Closed GoogleCodeExporter closed 9 years ago
Class edu.uci.ics.crawler4j.util.Util#hasPlainTextContent checks for
"text/plain" when it should actually check for "text/" (not html).
I'd suggest replacing the contains with a matches call for performance.
In my current version I have replaced the line 82 with:
if (typeStr.contains("text/plain") || typeStr.contains("text/xml")) {
for simplicity sake.
Original comment by panthro....@gmail.com
on 16 Nov 2014 at 5:14
Thank you Rafael.
If you look at Wikipedia fopr the list of text media types, you will find many
of those.
So in order to support all of them and in order to support future text media
types I am using "contains"
The current line of code is:
typeStr.contains("text") && !typeStr.contains("html")

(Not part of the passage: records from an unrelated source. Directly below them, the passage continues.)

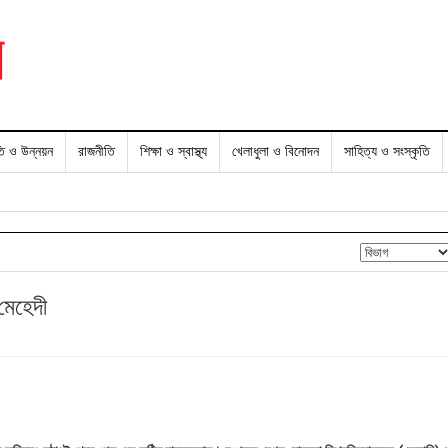
তি ও উন্নয়ন
রাজনীতি
শিক্ষা ও স্বাস্থ্য
খেলাধুলা ও বিনোদন
সাহিত্য ও সংস্কৃতি
 মেহেদী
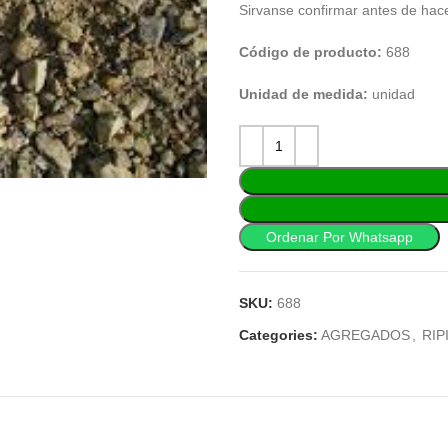
Sirvanse confirmar antes de hac
Código de producto:
688
Unidad de medida:
unidad
Ordenar Por Whatsapp
SKU:
688
Categories:
AGREGADOS
,
RIP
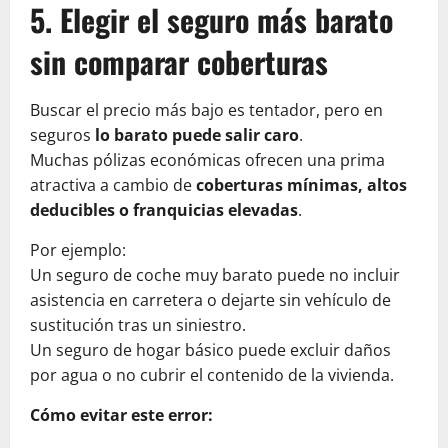
5. Elegir el seguro más barato
sin comparar coberturas
Buscar el precio más bajo es tentador, pero en
seguros
lo barato puede salir caro
.
Muchas pólizas económicas ofrecen una prima
atractiva a cambio de
coberturas mínimas, altos
deducibles o franquicias elevadas
.
Por ejemplo:
Un seguro de coche muy barato puede no incluir
asistencia en carretera o dejarte sin vehículo de
sustitución tras un siniestro.
Un seguro de hogar básico puede excluir daños
por agua o no cubrir el contenido de la vivienda.
Cómo evitar este error:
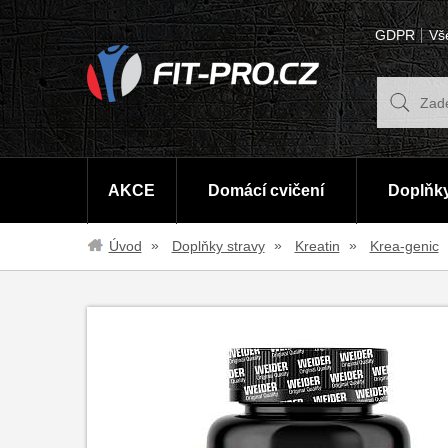
GDPR
Vš
AKCE
Domácí cvičení
Doplňky
Úvod
Doplňky stravy
Kreatin
Krea-genic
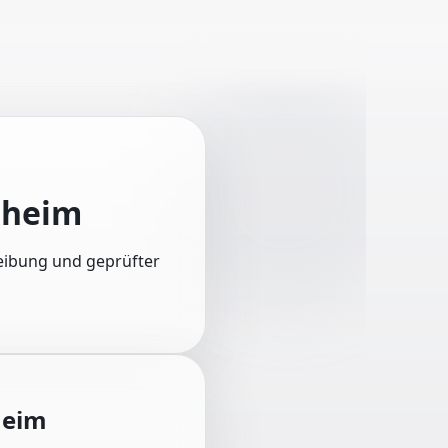
sheim
reibung und geprüfter
heim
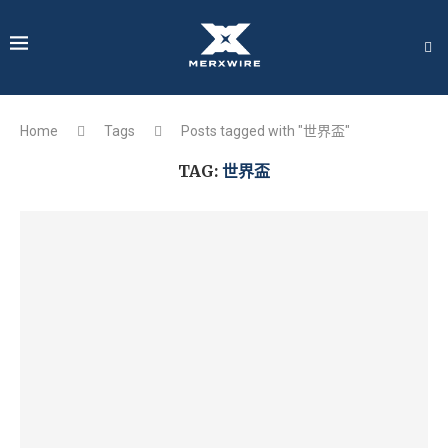
Home
Tags
Posts tagged with "世界盃"
TAG:
世界盃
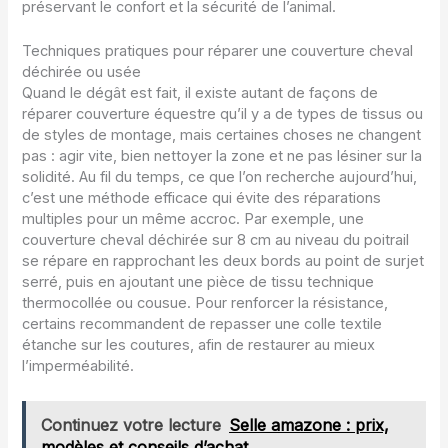
préservant le confort et la sécurité de l’animal.
Techniques pratiques pour réparer une couverture cheval
déchirée ou usée
Quand le dégât est fait, il existe autant de façons de
réparer couverture équestre qu’il y a de types de tissus ou
de styles de montage, mais certaines choses ne changent
pas : agir vite, bien nettoyer la zone et ne pas lésiner sur la
solidité. Au fil du temps, ce que l’on recherche aujourd’hui,
c’est une méthode efficace qui évite des réparations
multiples pour un même accroc. Par exemple, une
couverture cheval déchirée sur 8 cm au niveau du poitrail
se répare en rapprochant les deux bords au point de surjet
serré, puis en ajoutant une pièce de tissu technique
thermocollée ou cousue. Pour renforcer la résistance,
certains recommandent de repasser une colle textile
étanche sur les coutures, afin de restaurer au mieux
l’imperméabilité.
Continuez votre lecture
Selle amazone : prix,
modèles et conseils d’achat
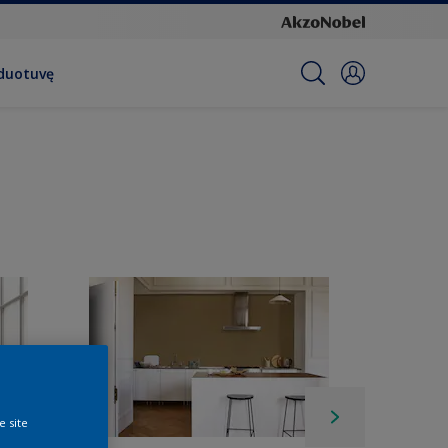
rduotuvę
e site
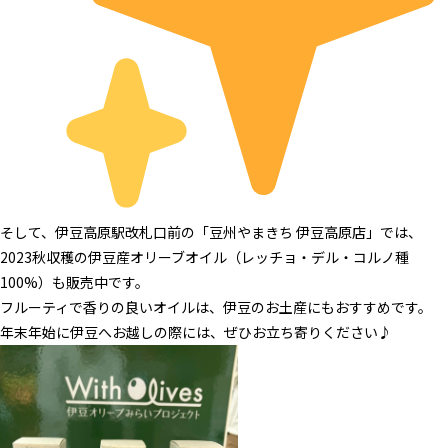
そして、伊豆高原駅改札口前の「
豆州やまきち 伊豆高原店
」では、
2023秋収穫の伊豆産オリーブオイル（レッチョ・デル・コルノ種
100%）も販売中です。
フルーティで香りの良いオイルは、伊豆のお土産にもおすすめです。
年末年始に伊豆へお越しの際には、ぜひお立ち寄りください♪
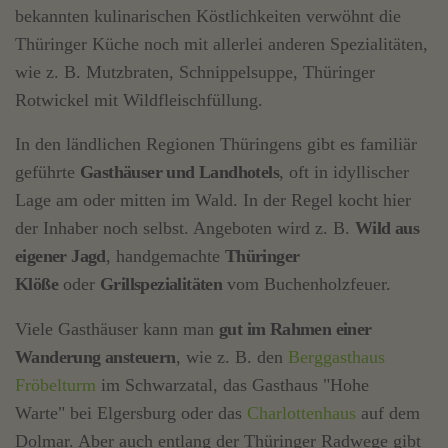
bekannten kulinarischen Köstlichkeiten verwöhnt die
Thüringer Küche noch mit allerlei anderen Spezialitäten,
wie z. B. Mutzbraten, Schnippelsuppe, Thüringer
Rotwickel mit Wildfleischfüllung.
In den ländlichen Regionen Thüringens gibt es familiär
geführte
Gasthäuser und Landhotels
, oft in idyllischer
Lage am oder mitten im Wald. In der Regel kocht hier
der Inhaber noch selbst. Angeboten wird z. B.
Wild aus
eigener Jagd
, handgemachte
Thüringer
Klöße
oder
Grillspezialitäten
vom Buchenholzfeuer.
Viele Gasthäuser kann man
gut im Rahmen einer
Wanderung ansteuern
, wie z. B. den
Berggasthaus
Fröbelturm
im Schwarzatal, das Gasthaus "Hohe
Warte" bei Elgersburg oder das
Charlottenhaus
auf dem
Dolmar. Aber auch entlang der Thüringer Radwege gibt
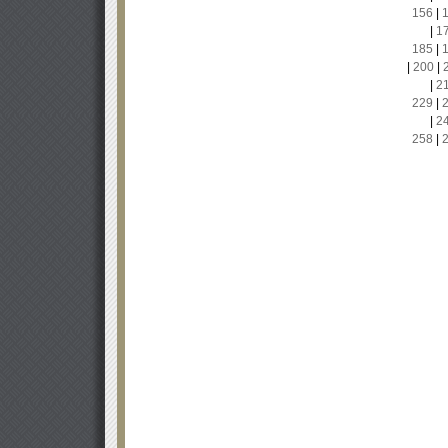
156
|
|
1
185
|
|
200
|
|
2
229
|
|
2
258
|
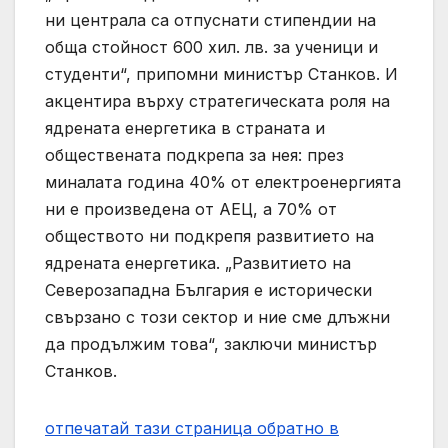
ни централа са отпуснати стипендии на
обща стойност 600 хил. лв. за ученици и
студенти“, припомни министър Станков. И
акцентира върху стратегическата роля на
ядрената енергетика в страната и
обществената подкрепа за нея: през
миналата година 40% от електроенергията
ни е произведена от АЕЦ, а 70% от
обществото ни подкрепя развитието на
ядрената енергетика. „Развитието на
Северозападна България е исторически
свързано с този сектор и ние сме длъжни
да продължим това“, заключи министър
Станков.
отпечатай тази страница
обратно в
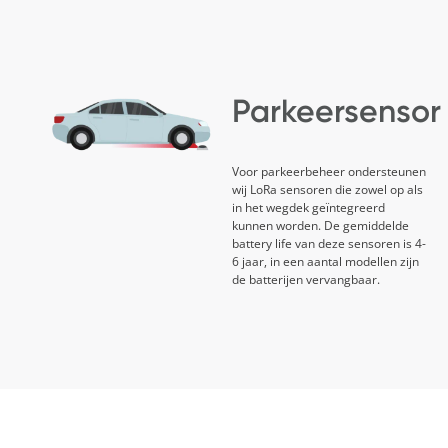
Parkeersensor
Voor parkeerbeheer ondersteunen
wij LoRa sensoren die zowel op als
in het wegdek geïntegreerd
kunnen worden. De gemiddelde
battery life van deze sensoren is 4-
6 jaar, in een aantal modellen zijn
de batterijen vervangbaar.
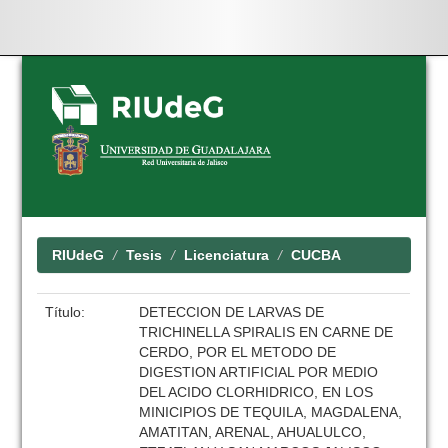
Skip
navigation
RIUdeG
Tesis
Licenciatura
CUCBA
Título:
DETECCION DE LARVAS DE
TRICHINELLA SPIRALIS EN CARNE DE
CERDO, POR EL METODO DE
DIGESTION ARTIFICIAL POR MEDIO
DEL ACIDO CLORHIDRICO, EN LOS
MINICIPIOS DE TEQUILA, MAGDALENA,
AMATITAN, ARENAL, AHUALULCO,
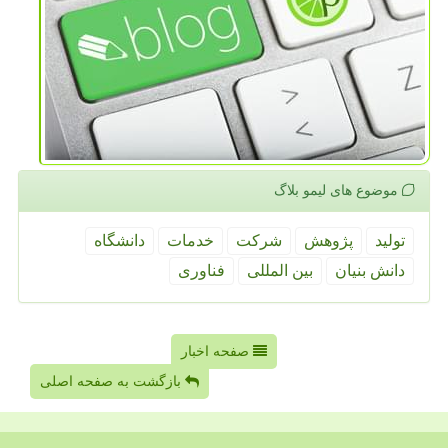
موضوع های لیمو بلاگ
تولید
پژوهش
شركت
خدمات
دانشگاه
دانش بنیان
بین المللی
فناوری
صفحه اخبار
بازگشت به صفحه اصلی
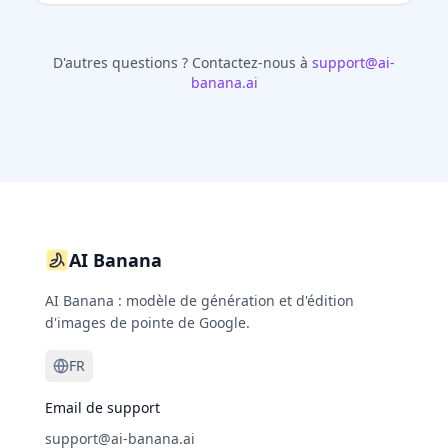
D'autres questions ?
Contactez-nous à
support@ai-
banana.ai
AI Banana
AI Banana : modèle de génération et d'édition
d'images de pointe de Google.
FR
Email de support
support@ai-banana.ai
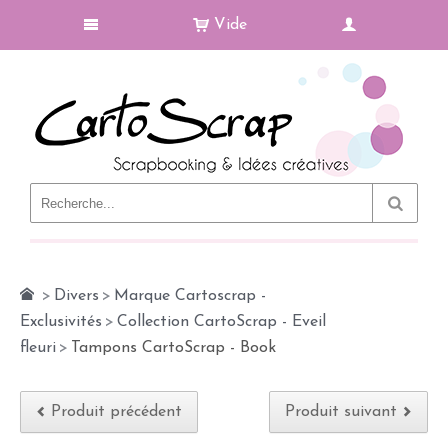
Vide
Le Blog
>
Divers
>
Marque Cartoscrap -
Exclusivités
>
Collection CartoScrap - Eveil
fleuri
>
Tampons CartoScrap - Book
Produit précédent
Produit suivant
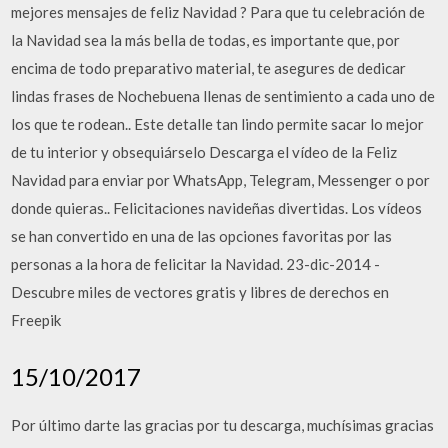
mejores mensajes de feliz Navidad ? Para que tu celebración de
la Navidad sea la más bella de todas, es importante que, por
encima de todo preparativo material, te asegures de dedicar
lindas frases de Nochebuena llenas de sentimiento a cada uno de
los que te rodean.. Este detalle tan lindo permite sacar lo mejor
de tu interior y obsequiárselo Descarga el vídeo de la Feliz
Navidad para enviar por WhatsApp, Telegram, Messenger o por
donde quieras.. Felicitaciones navideñas divertidas. Los vídeos
se han convertido en una de las opciones favoritas por las
personas a la hora de felicitar la Navidad. 23-dic-2014 -
Descubre miles de vectores gratis y libres de derechos en
Freepik
15/10/2017
Por último darte las gracias por tu descarga, muchísimas gracias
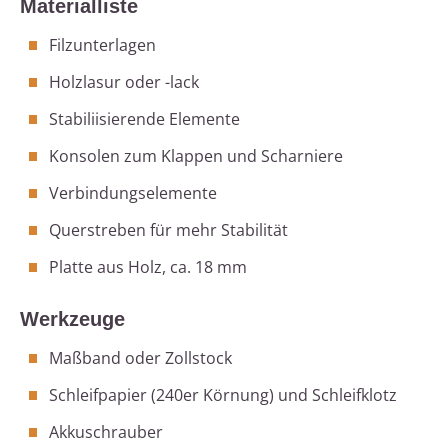
Materialliste
Filzunterlagen
Holzlasur oder -lack
Stabiliisierende Elemente
Konsolen zum Klappen und Scharniere
Verbindungselemente
Querstreben für mehr Stabilität
Platte aus Holz, ca. 18 mm
Werkzeuge
Maßband oder Zollstock
Schleifpapier (240er Körnung) und Schleifklotz
Akkuschrauber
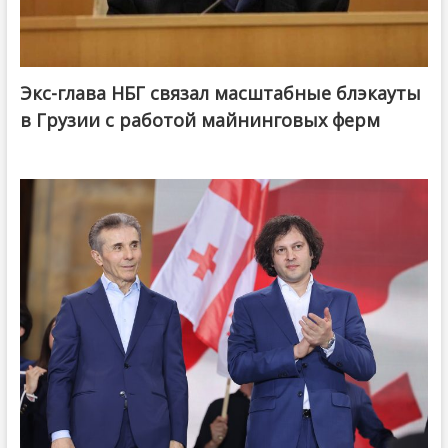
Экс-глава НБГ связал масштабные блэкауты
в Грузии с работой майнинговых ферм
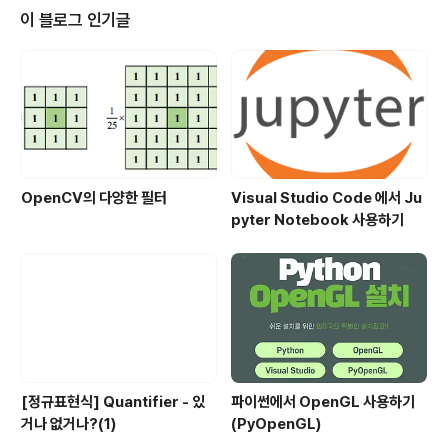
Flash 개발자를 찾아 보기도 힘들다. 2014년도 쯤에는 H
이 블로그 인기글
TML 5 장악과 애플 브라우저에서 Flash 컨텐츠 미 지원
정책으로 Flash 개발자들이 모바일 혹은 웹 개발자 테크트
리로 변환하는 과정도 있었다. 2014~2015년 사이에는 F
lash 개발자..
OpenCV의 다양한 필터
Visual Studio Code 에서 Ju
pyter Notebook 사용하기
[정규표현식] Quantifier - 있
파이썬에서 OpenGL 사용하기
거나 없거나?(1)
(PyOpenGL)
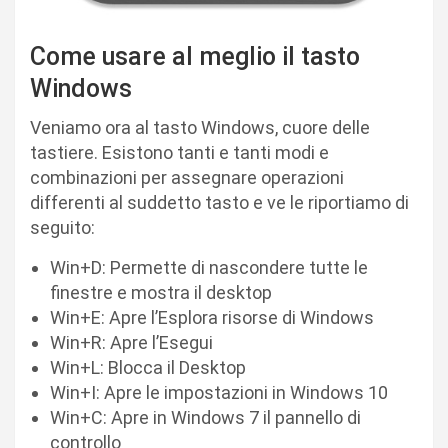
Come usare al meglio il tasto
Windows
Veniamo ora al tasto Windows, cuore delle
tastiere. Esistono tanti e tanti modi e
combinazioni per assegnare operazioni
differenti al suddetto tasto e ve le riportiamo di
seguito:
Win+D: Permette di nascondere tutte le
finestre e mostra il desktop
Win+E: Apre l’Esplora risorse di Windows
Win+R: Apre l’Esegui
Win+L: Blocca il Desktop
Win+I: Apre le impostazioni in Windows 10
Win+C: Apre in Windows 7 il pannello di
controllo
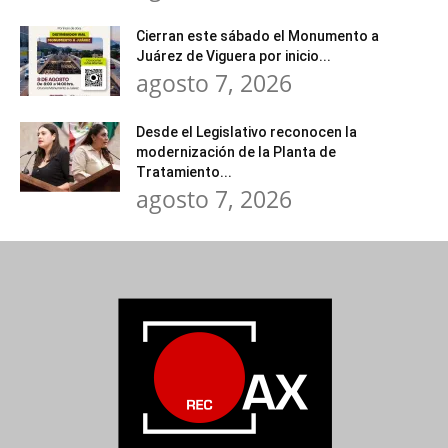
Cierran este sábado el Monumento a
Juárez de Viguera por inicio...
agosto 7, 2026
Desde el Legislativo reconocen la
modernización de la Planta de
Tratamiento...
agosto 7, 2026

Original comment by avrah...@gmail.com
on 16 Nov 2014 at 5:23
As this method is called often and often, for performance I'd suggest changing
to a
matches("text\/(?!html)");
you can see the test in here: http://www.regexr.com/39tnl
Original comment by panthro....@gmail.com
on 16 Nov 2014 at 5:35
Tested it and it works.
The DX sitemap is getting crawled.
The default FILTERS isn't allowing the crawler to crawl XML
So I removed that one from the shouldVisit and it crawls the XML nicely.
Can you please recheck, what do you think is the exact problem there ?
Original comment by avrah...@gmail.com
on 16 Nov 2014 at 5:48
yeah, I just saw that the line of code from my code is different from the
master.
I must have messed up while testing/debugging the real error, my bad.
Original comment by panthro....@gmail.com
on 16 Nov 2014 at 5:56
yeah, I just saw that the line of code from my code is different from the
master.
I must have messed up while testing/debugging the real error, my bad.
you can invalidate it, sorry for wasting your time.
Original comment by panthro....@gmail.com
on 16 Nov 2014 at 5:57
No problem, you lit up several issues here and done great work.
Keep the issues comin!
Original comment by avrah...@gmail.com
on 16 Nov 2014 at 5:59
Original issue reported on code.google.com by
panthro....@gmail.com
on 16 Nov 2014 at 5:11